> Collected data:
Content starts
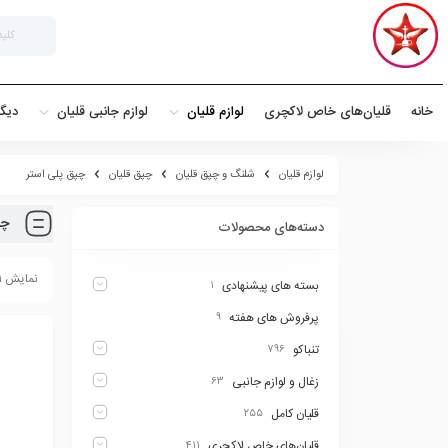
خانه
قلیان‌های خاص لاکچری
لوازم قلیان
لوازم جانبی قلیان
دیگ
لوازم قلیان
شلنگ و چپق قلیان
چپق قلیان
چپق پلی استر
چپ
دسته‌های محصولات
نمایش ۱ محصول
بسته های پیشنهادی
۱
پرفروش های هفته
۹
تنباکو
۷۹۶
زغال و لوازم جانبی
۶۳
قلیان کامل
۲۵۵
قلیان‌های خاص لاکچری
۴۱۱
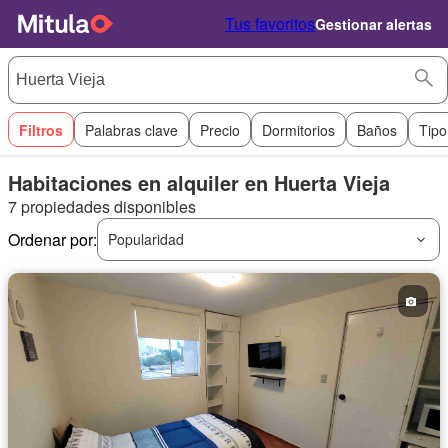
Tus favoritos
Gestionar alertas
Filtros
Palabras clave
Precio
Dormitorios
Baños
Tipo
Habitaciones en alquiler en Huerta Vieja
7 propiedades disponibles
Ordenar por:
Popularidad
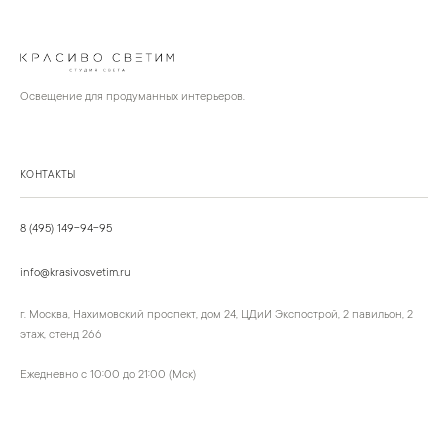
Освещение для продуманных интерьеров.
КОНТАКТЫ
8 (495) 149-94-95
info@krasivosvetim.ru
г. Москва, Нахимовский проспект, дом 24, ЦДиИ Экспострой, 2 павильон, 2
этаж, стенд 266
Ежедневно с 10:00 до 21:00 (Мск)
Content ends
Set down, word for word, the line that holds "Dormitorios" and all lines after it to the end of the entries above, but not the pictures.

> ANSWER TO THIS PROBLEM:
Dormitorios
Baños
Tipo
Habitaciones en alquiler en Huerta Vieja
7 propiedades disponibles
Ordenar por:
Popularidad
Освещение для продуманных интерьеров.
КОНТАКТЫ
8 (495) 149-94-95
info@krasivosvetim.ru
г. Москва, Нахимовский проспект, дом 24, ЦДиИ Экспострой, 2 павильон, 2
этаж, стенд 266
Ежедневно с 10:00 до 21:00 (Мск)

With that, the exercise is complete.